Retirar o crédito de quem tenha alguma dificuldade de pagamento pode condená-lo à inadimplência por um período mais prolongado.

Disfarçar a negativação com o cadastro positivo também não me agrada.

Intuir que determinado cidadão não terá como pagar eventuais boletos, é ainda pior. Joga com o imponderável, no nível do personagem Josef K., do escritor Franz Kafka, que, ao acordar uma manhã, é preso sem razão aparente. Ninguém lhe informa que crime teria cometido.

Ao ler a obra, me recordo de ter pensado quão injusta e absurda era a detenção de K. Vertida para o presente e a realidade, a história seria ainda mais inconcebível.

Um dos direitos mais fundamentais do ser humano é o de se defender de qualquer acusação que lhe seja feita.

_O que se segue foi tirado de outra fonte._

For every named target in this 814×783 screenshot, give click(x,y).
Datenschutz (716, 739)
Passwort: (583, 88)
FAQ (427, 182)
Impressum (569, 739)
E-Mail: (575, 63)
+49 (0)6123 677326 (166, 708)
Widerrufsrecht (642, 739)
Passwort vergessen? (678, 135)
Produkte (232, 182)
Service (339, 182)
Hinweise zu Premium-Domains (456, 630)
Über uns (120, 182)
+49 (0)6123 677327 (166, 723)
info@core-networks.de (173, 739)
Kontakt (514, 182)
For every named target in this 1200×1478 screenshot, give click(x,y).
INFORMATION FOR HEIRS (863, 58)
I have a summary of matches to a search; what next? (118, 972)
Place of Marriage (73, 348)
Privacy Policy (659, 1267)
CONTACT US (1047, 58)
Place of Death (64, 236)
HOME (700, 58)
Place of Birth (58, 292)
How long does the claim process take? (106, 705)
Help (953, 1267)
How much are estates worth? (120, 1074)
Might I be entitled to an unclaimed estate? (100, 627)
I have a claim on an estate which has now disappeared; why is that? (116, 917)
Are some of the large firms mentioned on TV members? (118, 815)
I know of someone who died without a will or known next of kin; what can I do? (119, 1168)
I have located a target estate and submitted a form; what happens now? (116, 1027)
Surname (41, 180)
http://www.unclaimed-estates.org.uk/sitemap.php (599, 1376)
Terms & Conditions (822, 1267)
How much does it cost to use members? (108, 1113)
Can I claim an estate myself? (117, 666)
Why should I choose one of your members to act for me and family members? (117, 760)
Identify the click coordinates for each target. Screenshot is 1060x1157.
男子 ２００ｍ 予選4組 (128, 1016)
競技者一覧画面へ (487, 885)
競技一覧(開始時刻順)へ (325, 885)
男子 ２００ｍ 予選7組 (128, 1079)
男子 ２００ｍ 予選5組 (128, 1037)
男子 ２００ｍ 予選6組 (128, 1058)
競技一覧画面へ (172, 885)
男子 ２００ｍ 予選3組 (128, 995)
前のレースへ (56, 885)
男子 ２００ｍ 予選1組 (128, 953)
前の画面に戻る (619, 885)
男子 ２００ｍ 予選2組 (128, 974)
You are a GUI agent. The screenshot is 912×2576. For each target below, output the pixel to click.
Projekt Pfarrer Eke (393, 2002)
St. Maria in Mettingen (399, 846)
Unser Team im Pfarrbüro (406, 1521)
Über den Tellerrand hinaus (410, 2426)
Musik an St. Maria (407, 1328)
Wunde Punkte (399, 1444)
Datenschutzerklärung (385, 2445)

Para isso, obviamente, tem de ser informado do que pesa contra ele.

Não podemos aceitar que empresas definam quem pode ou não ter crédito, em função de uma soma de pontos. A Justiça tem de agir contra tal abuso. A audiência pública é a oportunidade para discutir tal prática tresloucada, para detê-la.

As maiores afrontas aos direitos e à liberdade do ser humano não ocorreram, em geral, de uma só vez, em forma de pacote. Foram ocorrendo ao longo do tempo, até que o ar ficou irrespirável.

Vamos lutar pelo oxigênio da democracia, que é a obediência ao arcabouço legal do país.